Pedro Ramos, um pesquisador da Unicamp, afirma que muitos dos cortadores de cana “são trabalhadores em um regime de escravidão disfarçada”.
Segundo ele, nos anos 80, um trabalhador cortava quatro toneladas e ganhava o equivalente a R$ 9,09 por dia. Hoje, corta na média 15 toneladas e ganha cerca de R$ 6,88 por dia. Em São Paulo, 400.000 homens e mulheres trabalham no corte de cana. No Brasil o número chega a um milhão.
Num país presidido por um ex-sindicalista, num governo dirigido pelo Partido dos Trabalhadores, é escandaloso que o assanhamento em torno do etanol não venha acompanhado de garantias trabalhistas que libertem os cortadores de cana da situação quase medieval em que vivem atualmente.
7 comentários:
Incrível como a velha cana-de-açúcar virou a promessa de fururo. Isso é que é reciclagem, com direito à mecanização. Usando uma expressão de Roberto, dá para dizer quem diria "viramos contemporâneos de Machado de Assis".
Caro Professor,
Seu artigo é perfeito.
Até que o corte pode ser 100% mecanizado, passando a ocupar trabalhadores mais qualificados para operarem as cortadeiras, eliminando o extenuante trabalho manual.
Mas o meio ambente continua sofrendo, e muito, com as imensas monoculturas de cana.
E todos nós, contribuintes, continuaremos sofrendo com o habitual "pendura" das contas na Viúva dos antigos e dos novos usineiros.

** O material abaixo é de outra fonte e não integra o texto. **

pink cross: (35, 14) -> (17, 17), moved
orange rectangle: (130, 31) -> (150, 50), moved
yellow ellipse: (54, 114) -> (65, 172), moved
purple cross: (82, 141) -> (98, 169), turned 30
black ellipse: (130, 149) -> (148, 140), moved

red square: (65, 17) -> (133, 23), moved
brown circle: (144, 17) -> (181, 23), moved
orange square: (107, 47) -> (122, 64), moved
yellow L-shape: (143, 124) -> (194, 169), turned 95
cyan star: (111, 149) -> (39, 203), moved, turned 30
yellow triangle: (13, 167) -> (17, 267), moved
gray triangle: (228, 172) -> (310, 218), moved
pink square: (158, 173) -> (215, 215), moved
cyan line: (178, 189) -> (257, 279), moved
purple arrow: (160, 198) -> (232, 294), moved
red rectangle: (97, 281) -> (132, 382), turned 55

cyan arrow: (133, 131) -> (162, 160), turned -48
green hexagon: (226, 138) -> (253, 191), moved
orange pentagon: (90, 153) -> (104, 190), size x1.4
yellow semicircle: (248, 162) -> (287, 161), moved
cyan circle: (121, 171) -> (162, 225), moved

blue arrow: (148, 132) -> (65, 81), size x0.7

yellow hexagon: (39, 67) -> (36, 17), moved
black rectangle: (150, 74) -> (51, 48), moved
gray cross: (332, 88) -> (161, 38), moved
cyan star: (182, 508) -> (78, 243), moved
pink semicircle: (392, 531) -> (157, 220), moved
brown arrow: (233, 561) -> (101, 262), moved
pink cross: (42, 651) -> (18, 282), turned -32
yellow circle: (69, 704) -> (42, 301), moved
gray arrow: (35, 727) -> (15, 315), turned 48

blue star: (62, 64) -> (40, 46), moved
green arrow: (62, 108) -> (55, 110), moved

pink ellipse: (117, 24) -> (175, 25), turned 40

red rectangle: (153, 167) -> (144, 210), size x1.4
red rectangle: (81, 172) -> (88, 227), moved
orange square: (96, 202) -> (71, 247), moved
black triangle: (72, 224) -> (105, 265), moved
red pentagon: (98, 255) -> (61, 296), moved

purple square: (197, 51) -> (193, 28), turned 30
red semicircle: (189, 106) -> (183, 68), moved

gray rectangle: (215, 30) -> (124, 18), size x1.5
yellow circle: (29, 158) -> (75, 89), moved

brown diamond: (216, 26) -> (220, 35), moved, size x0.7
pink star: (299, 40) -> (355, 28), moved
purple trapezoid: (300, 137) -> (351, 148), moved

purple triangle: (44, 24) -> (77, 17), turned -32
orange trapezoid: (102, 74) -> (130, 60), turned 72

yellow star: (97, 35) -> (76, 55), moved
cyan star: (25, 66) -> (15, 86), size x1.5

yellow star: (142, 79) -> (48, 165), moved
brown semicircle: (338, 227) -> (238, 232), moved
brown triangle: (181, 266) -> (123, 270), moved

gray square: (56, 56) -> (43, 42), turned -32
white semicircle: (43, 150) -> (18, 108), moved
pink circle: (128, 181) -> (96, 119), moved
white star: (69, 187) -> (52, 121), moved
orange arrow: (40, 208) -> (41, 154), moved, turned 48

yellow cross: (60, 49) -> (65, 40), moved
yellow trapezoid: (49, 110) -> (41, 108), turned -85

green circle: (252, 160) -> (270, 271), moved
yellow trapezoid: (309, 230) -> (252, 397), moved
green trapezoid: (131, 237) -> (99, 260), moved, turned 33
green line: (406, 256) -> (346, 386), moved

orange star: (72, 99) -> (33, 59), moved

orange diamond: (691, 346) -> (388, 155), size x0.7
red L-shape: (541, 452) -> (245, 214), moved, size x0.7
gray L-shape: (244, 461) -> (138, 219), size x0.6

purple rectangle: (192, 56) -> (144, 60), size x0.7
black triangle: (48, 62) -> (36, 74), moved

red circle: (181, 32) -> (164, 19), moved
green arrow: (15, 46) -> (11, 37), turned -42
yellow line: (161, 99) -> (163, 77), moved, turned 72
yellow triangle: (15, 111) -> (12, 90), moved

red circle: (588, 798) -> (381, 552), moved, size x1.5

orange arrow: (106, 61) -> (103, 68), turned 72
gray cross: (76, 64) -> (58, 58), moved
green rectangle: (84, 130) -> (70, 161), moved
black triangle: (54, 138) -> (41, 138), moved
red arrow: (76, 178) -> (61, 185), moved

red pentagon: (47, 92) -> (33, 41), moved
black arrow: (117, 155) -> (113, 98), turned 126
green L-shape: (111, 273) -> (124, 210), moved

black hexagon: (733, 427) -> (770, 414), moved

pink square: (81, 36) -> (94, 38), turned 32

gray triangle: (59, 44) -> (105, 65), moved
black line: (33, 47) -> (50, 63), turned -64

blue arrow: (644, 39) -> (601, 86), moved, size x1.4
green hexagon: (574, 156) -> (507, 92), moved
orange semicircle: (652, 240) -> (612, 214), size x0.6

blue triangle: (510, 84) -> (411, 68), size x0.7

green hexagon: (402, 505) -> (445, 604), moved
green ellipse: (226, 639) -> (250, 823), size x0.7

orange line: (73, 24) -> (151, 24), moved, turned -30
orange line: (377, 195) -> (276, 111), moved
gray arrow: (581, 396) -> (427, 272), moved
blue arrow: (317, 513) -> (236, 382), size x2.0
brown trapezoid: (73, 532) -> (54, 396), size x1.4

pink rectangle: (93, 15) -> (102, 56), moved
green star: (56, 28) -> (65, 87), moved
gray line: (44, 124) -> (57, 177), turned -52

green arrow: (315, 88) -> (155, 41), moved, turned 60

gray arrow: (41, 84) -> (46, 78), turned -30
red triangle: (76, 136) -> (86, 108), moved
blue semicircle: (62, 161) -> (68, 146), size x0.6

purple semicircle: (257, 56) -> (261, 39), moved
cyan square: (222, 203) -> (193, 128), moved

Caro Professor Alencastro:
Falando especificamente das garantias trabalhista, o movimento no Congresso Nacional para reforma da legislação trabalhista, ou, em bom português, para a supressão de direitos trabalhistas.
A grosso modo, essa reforma visa transferir para a autonomia privada a negociação dos contratos de trabalho.
À guisa de "proteção" dos trabalhadores, pretende-se fortalecer os sindicatos.
O movimento é capitaneado pelos grandes empresários brasileiros e sob o olhar complascente do Ministro do Trabalho (que até recentemente era presidente da CUT) e do próprio Presidente da República, sob o engodo de que os direitos trabalhistas encarecem a produção.
Se não houver atenção e, especialmente, organização dos trabalhadores para repudiar tais reformas, direitos trabalhistas construídos nos últimos cinqüenta anos serão varridos da legislação brasileira.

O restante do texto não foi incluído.